Stellen im Amt Beamt_innen Beschäftigte Gesamt 2019/2020 Beamt_innen Beschäftigte Gesamt 2021/22
Amt für Migration und Integration 57,90 66,77 124,67 60,40 70,77 131,17

Neuschaffungen: +10,05 VZÄ (2,5 VZÄ für Ausländerbehörde// 1,0 VZÄ für AsylbLG// 2,0 VZÄ für Sachgebietsleitungen Integrationsmanagement bzw. Teilhabe, Projekte, Arbeit und Sprache// 1,0 VZÄ Salafismus// 1,0 VZÄ für Kommunale Bildungskoordination// 2,55 VZÄ für Sozialdienst)
Unterjährige Änderung der Planstellenzuordnung: +0,5 VZÄ von Teilhaushalt 11/ Management Dezernat III (Aufgabenänderung; Mehrbedarf strategisches Controlling beim AMI)
Einsparungen: -4,05 VZÄ (-3,55 VZÄ für Gegenfinanzierungen für neue Stellen// -0,5 VZÄ frühere Einsparvorgabe)

Ausblick

Obwohl nur noch wenige Geflüchtete neu nach Freiburg ziehen, bleibt die Frage nach der adäquaten Unterbringung der schon hier lebenden Menschen mit Fluchthintergrund auf dem angespannten Wohnungsmarkt eine große Herausforderung. Auch die möglichst gute und ermächtigende Gestaltung des Lebens in den Gemeinschaftsunterkünften, das für viele noch länger andauern wird, stellt große Anforderungen an die dort tätigen Haupt- aber auch Ehrenamtlichen.

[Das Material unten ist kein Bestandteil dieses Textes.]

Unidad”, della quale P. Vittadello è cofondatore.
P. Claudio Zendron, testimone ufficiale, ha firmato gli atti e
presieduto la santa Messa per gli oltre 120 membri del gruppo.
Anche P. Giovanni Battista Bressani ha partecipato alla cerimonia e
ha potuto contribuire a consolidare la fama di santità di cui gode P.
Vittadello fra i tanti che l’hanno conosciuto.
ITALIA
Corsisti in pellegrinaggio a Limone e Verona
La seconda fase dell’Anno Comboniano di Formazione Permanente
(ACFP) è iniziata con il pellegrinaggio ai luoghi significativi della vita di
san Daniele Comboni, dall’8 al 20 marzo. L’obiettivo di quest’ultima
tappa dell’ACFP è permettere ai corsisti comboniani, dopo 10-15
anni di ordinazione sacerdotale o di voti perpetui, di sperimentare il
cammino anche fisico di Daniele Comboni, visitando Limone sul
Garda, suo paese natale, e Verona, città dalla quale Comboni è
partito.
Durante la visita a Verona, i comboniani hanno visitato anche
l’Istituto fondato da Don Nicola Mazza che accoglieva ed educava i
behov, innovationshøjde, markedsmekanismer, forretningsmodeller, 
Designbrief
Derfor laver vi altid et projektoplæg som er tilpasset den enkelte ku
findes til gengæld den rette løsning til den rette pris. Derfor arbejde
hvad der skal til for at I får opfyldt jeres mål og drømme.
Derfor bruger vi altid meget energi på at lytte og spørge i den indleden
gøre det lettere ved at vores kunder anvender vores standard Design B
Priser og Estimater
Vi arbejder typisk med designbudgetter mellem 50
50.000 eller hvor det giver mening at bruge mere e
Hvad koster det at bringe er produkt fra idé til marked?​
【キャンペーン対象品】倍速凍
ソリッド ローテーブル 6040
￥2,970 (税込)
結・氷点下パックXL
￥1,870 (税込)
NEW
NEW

Die eigentliche Aufgabe aber, den Neuzugewanderten zu ermöglichen ihr Leben selbst zu gestalten, sich in die verschiedenen Bereiche der Gesellschaft einzubringen und an ihnen teilzuhaben, ist als eine langfristige, vermutlich generationsumspannende Aufgabe zu begreifen. Die Verwaltung setzt hierfür die Rahmenbedingungen.
Daran gemeinsam arbeiten muss aber die gesamte Freiburger Stadtgesellschaft: Die Geflüchteten selbst, Verwaltung und Politik sowie die Zivilgesellschaft.